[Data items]
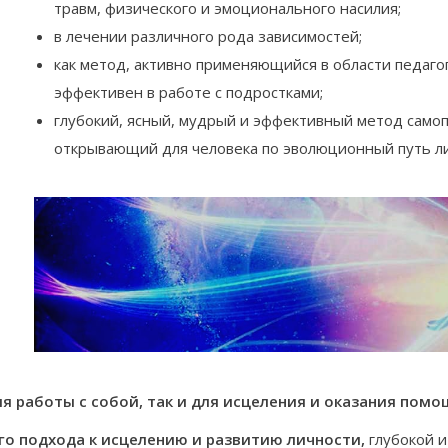
травм, физического и эмоционального насилия;
в лечении различного рода зависимостей;
как метод, активно применяющийся в области педагог
эффективен в работе с подростками;
глубокий, ясный, мудрый и эффективный метод самоп
открывающий для человека по эволюционный путь ли
я работы с собой, так и для исцеления и оказания пом
го подхода к исцелению и развитию личности,
глубокой 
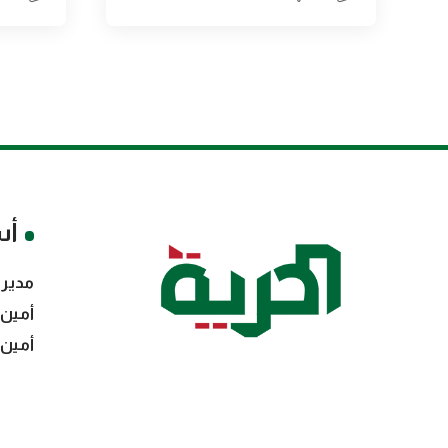
أس
مدير 
أمين 
أمين 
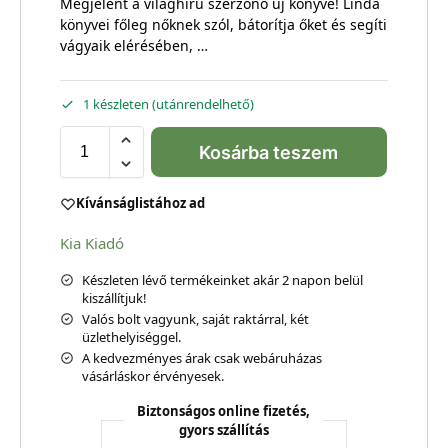
Megjelent a világhírű szerzőnő új könyve! Linda
könyvei főleg nőknek szól, bátorítja őket és segíti
vágyaik elérésében, …
1 készleten (utánrendelhető)
Kosárba teszem
Kívánságlistához ad
Kia Kiadó
Készleten lévő termékeinket akár 2 napon belül
kiszállítjuk!
Valós bolt vagyunk, saját raktárral, két
üzlethelyiséggel.
A kedvezményes árak csak webáruházas
vásárláskor érvényesek.
Biztonságos online fizetés,
gyors szállítás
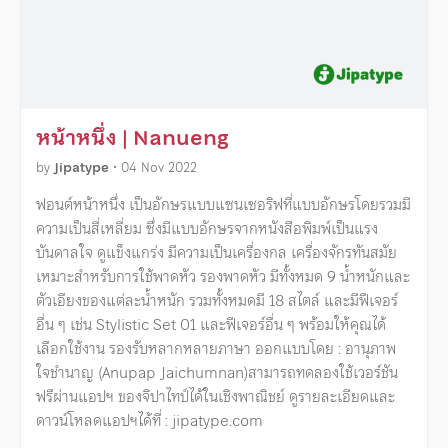
หน้าหนึ่ง | Nanueng
by
Jipatype
•
04 Nov 2022
ฟอนต์หน้าหนึ่ง เป็นอักษรแบบแซนเซอริฟที่แบบอักษรโดยรวมมี
ความเป็นสี่เหลี่ยม ซึ่งมีแบบอักษรจากหนังสือพิมพ์เป็นแรง
บันดาลใจ ดูแข็งแกร่ง มีความเป็นเครื่องกล เครื่องจักรทันสมัย
เหมาะสำหรับการใช้พาดหัว รองพาดหัว มีทั้งหมด 9 น้ำหนักและ
ตัวเอียงของแต่ละน้ำหนัก รวมทั้งหมดมี 18 สไตล์ และมีฟีเจอร์
อื่น ๆ เช่น Stylistic Set 01 และฟีเจอร์อื่น ๆ พร้อมให้คุณได้
เลือกใช้งาน รองรับหลากหลายภาษา ออกแบบโดย : อานุภาพ
ใจชำนาญ (Anupap Jaichumnan)สามารถทดลองใช้เวอร์ชัน
ฟรีผ่านแอปฯ ของจิปาไทป์ได้ในเชิงพาณิชย์ ดูรายละเอียดและ
ดาวน์โหลดแอปฯได้ที่ : jipatype.com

*Required work:* Restate each line of the records exactly; pictures do not belong in the copy.

*Result of this task:*
травм, физического и эмоционального насилия;
в лечении различного рода зависимостей;
как метод, активно применяющийся в области педагог
эффективен в работе с подростками;
глубокий, ясный, мудрый и эффективный метод самоп
открывающий для человека по эволюционный путь ли
я работы с собой, так и для исцеления и оказания пом
го подхода к исцелению и развитию личности,
глубокой 
أس
مدير 
أمين 
أمين 
Megjelent a világhírű szerzőnő új könyve! Linda
könyvei főleg nőknek szól, bátorítja őket és segíti
vágyaik elérésében, …
1 készleten (utánrendelhető)
Kosárba teszem
Kívánságlistához ad
Kia Kiadó
Készleten lévő termékeinket akár 2 napon belül
kiszállítjuk!
Valós bolt vagyunk, saját raktárral, két
üzlethelyiséggel.
A kedvezményes árak csak webáruházas
vásárláskor érvényesek.
Biztonságos online fizetés,
gyors szállítás
หน้าหนึ่ง | Nanueng
by
Jipatype
•
04 Nov 2022
ฟอนต์หน้าหนึ่ง เป็นอักษรแบบแซนเซอริฟที่แบบอักษรโดยรวมมี
ความเป็นสี่เหลี่ยม ซึ่งมีแบบอักษรจากหนังสือพิมพ์เป็นแรง
บันดาลใจ ดูแข็งแกร่ง มีความเป็นเครื่องกล เครื่องจักรทันสมัย
เหมาะสำหรับการใช้พาดหัว รองพาดหัว มีทั้งหมด 9 น้ำหนักและ
ตัวเอียงของแต่ละน้ำหนัก รวมทั้งหมดมี 18 สไตล์ และมีฟีเจอร์
อื่น ๆ เช่น Stylistic Set 01 และฟีเจอร์อื่น ๆ พร้อมให้คุณได้
เลือกใช้งาน รองรับหลากหลายภาษา ออกแบบโดย : อานุภาพ
ใจชำนาญ (Anupap Jaichumnan)สามารถทดลองใช้เวอร์ชัน
ฟรีผ่านแอปฯ ของจิปาไทป์ได้ในเชิงพาณิชย์ ดูรายละเอียดและ
ดาวน์โหลดแอปฯได้ที่ : jipatype.com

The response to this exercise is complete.